Please return every line of the records that contains the word "like".

=-=-=-=-=

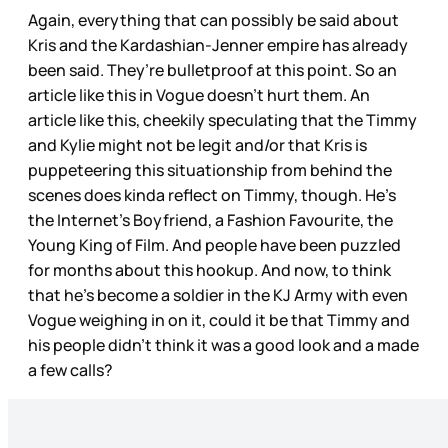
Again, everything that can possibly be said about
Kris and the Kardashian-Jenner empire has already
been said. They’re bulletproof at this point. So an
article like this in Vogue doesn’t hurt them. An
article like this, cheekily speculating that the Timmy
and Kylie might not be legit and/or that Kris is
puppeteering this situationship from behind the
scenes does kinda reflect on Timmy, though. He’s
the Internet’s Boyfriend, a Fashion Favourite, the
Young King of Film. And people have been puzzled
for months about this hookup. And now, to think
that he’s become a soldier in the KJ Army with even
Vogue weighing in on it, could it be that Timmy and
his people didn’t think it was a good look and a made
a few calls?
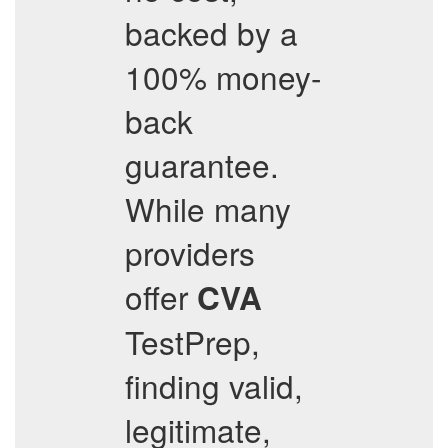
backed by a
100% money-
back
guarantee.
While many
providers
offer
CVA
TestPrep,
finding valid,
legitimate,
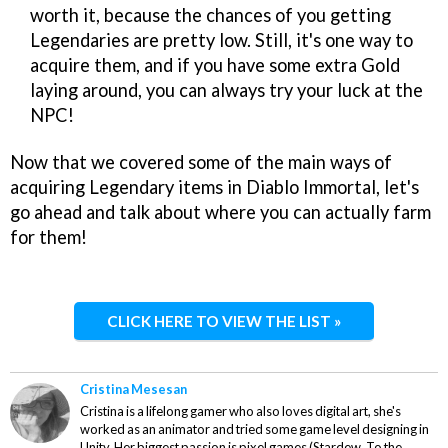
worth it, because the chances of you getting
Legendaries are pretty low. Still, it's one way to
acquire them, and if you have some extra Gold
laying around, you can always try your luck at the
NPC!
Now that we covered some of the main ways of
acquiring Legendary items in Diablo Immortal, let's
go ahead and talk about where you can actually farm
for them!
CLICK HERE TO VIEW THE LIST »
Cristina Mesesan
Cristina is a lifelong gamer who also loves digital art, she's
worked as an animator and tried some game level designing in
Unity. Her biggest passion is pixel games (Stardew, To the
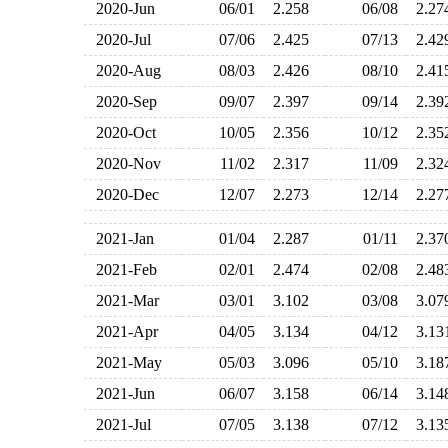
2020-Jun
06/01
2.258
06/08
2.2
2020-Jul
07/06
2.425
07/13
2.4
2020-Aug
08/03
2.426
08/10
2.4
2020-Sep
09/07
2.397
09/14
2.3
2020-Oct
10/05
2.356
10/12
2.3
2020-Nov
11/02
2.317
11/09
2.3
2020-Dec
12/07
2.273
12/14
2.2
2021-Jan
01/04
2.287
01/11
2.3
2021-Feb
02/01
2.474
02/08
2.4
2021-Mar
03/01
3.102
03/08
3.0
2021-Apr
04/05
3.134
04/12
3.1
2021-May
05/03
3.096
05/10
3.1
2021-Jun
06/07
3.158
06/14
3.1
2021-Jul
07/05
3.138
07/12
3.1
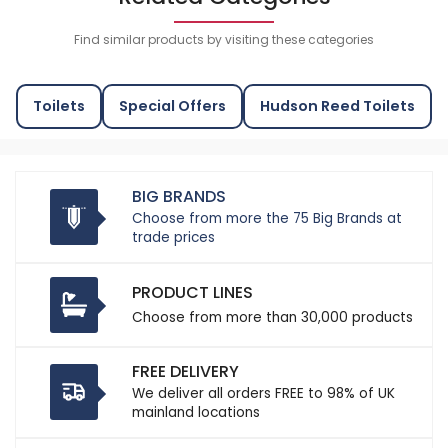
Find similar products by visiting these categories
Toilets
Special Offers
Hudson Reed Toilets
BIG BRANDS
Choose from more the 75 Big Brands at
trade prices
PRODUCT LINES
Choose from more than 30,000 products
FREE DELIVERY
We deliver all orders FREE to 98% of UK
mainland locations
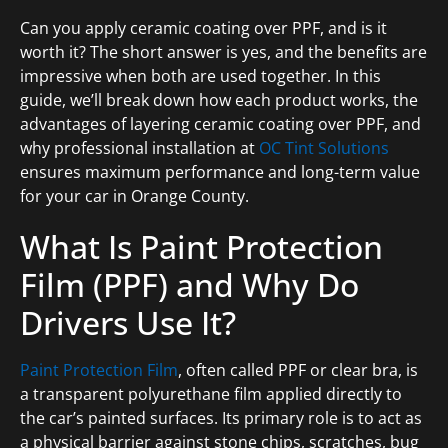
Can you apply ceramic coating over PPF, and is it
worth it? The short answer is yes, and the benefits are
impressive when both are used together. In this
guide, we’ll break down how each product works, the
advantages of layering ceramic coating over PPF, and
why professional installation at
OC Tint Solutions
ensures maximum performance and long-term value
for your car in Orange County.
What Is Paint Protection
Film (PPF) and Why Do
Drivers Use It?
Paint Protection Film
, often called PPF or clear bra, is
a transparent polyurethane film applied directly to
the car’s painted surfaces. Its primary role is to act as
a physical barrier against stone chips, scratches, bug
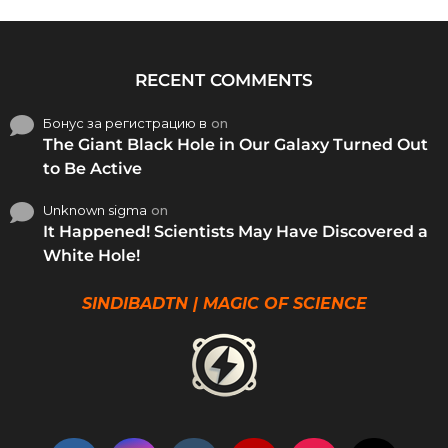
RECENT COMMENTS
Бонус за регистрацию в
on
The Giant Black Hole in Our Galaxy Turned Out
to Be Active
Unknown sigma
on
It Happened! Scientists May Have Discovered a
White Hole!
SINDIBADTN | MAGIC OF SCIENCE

=-=-=-=-=

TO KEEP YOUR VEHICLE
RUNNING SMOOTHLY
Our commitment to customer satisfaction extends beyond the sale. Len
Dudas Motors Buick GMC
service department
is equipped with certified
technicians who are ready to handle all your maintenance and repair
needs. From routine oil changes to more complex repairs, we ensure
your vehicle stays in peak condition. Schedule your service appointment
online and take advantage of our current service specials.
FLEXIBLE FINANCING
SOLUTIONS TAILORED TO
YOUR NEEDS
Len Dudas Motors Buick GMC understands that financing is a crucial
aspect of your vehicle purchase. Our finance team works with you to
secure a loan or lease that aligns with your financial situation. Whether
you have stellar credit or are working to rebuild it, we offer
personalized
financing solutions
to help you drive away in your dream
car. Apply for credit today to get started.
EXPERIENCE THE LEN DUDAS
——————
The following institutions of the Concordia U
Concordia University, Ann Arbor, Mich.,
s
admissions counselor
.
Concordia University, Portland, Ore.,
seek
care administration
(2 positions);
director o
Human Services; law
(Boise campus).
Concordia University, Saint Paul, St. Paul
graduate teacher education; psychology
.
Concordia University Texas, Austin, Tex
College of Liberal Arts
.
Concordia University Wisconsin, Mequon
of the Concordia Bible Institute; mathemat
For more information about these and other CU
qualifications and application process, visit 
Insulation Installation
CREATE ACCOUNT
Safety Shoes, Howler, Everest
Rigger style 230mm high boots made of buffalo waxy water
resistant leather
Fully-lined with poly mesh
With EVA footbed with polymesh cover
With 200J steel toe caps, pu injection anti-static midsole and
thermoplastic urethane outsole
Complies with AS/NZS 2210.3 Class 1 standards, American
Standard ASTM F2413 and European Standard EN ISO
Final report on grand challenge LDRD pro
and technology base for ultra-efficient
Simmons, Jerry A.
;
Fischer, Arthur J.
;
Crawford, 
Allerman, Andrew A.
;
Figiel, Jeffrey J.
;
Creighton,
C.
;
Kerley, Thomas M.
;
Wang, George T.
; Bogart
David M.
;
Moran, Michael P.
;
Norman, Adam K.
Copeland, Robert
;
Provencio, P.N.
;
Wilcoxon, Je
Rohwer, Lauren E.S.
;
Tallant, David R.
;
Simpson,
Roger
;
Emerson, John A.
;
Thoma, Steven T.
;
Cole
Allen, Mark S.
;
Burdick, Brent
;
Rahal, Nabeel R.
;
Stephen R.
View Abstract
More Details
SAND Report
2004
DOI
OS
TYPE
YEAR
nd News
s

=-=-=-=-=

| The completed task |
article like this in Vogue doesn’t hurt them. An
article like this, cheekily speculating that the Timmy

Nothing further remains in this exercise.